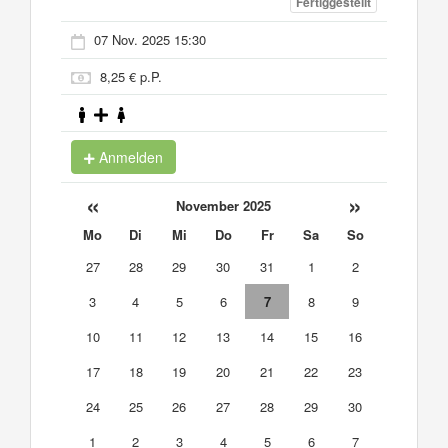
Fertiggestellt
07 Nov. 2025 15:30
8,25 € p.P.
Anmelden
«
»
November 2025
Mo
Di
Mi
Do
Fr
Sa
So
27
28
29
30
31
1
2
3
4
5
6
7
8
9
10
11
12
13
14
15
16
17
18
19
20
21
22
23
24
25
26
27
28
29
30
1
2
3
4
5
6
7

☆ ☆ ☆

▶ **EXERCISE**:
What you return must match the material above exactly, apart from its pictures.

▶ **EXERCISE SOLUTION**:
Fertiggestellt
07 Nov. 2025 15:30
8,25 € p.P.
Anmelden
«
»
November 2025
Mo
Di
Mi
Do
Fr
Sa
So
27
28
29
30
31
1
2
3
4
5
6
7
8
9
10
11
12
13
14
15
16
17
18
19
20
21
22
23
24
25
26
27
28
29
30
1
2
3
4
5
6
7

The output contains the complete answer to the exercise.